DIRECTIONS FOR THIS TASK |
Output only an exact transcription of the line containing "Authors (600, 20)" and all lines that follow it in the data below.

ENTRIES PROVIDED |
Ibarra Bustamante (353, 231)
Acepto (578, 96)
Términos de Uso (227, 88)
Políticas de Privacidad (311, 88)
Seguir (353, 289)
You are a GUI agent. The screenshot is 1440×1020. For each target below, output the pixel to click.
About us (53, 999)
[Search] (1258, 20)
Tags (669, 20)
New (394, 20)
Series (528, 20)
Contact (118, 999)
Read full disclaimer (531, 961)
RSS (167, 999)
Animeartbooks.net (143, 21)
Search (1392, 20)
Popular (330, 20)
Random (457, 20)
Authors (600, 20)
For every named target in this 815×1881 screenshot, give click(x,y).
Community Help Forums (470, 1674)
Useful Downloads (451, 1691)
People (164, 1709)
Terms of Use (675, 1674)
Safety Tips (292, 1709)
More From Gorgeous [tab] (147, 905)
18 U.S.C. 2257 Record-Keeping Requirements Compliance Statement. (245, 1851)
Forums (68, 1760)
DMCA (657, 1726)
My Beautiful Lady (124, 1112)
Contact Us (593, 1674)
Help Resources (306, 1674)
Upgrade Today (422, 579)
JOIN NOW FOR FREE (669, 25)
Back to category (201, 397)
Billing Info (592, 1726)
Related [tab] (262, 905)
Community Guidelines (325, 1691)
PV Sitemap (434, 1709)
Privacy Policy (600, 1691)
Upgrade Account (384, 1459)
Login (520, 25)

RESPONSE TO THIS TASK |
Authors (600, 20)
For every named target in this 815×1881 screenshot, give click(x,y).
Community Help Forums (470, 1674)
Useful Downloads (451, 1691)
People (164, 1709)
Terms of Use (675, 1674)
Safety Tips (292, 1709)
More From Gorgeous [tab] (147, 905)
18 U.S.C. 2257 Record-Keeping Requirements Compliance Statement. (245, 1851)
Forums (68, 1760)
DMCA (657, 1726)
My Beautiful Lady (124, 1112)
Contact Us (593, 1674)
Help Resources (306, 1674)
Upgrade Today (422, 579)
JOIN NOW FOR FREE (669, 25)
Back to category (201, 397)
Billing Info (592, 1726)
Related [tab] (262, 905)
Community Guidelines (325, 1691)
PV Sitemap (434, 1709)
Privacy Policy (600, 1691)
Upgrade Account (384, 1459)
Login (520, 25)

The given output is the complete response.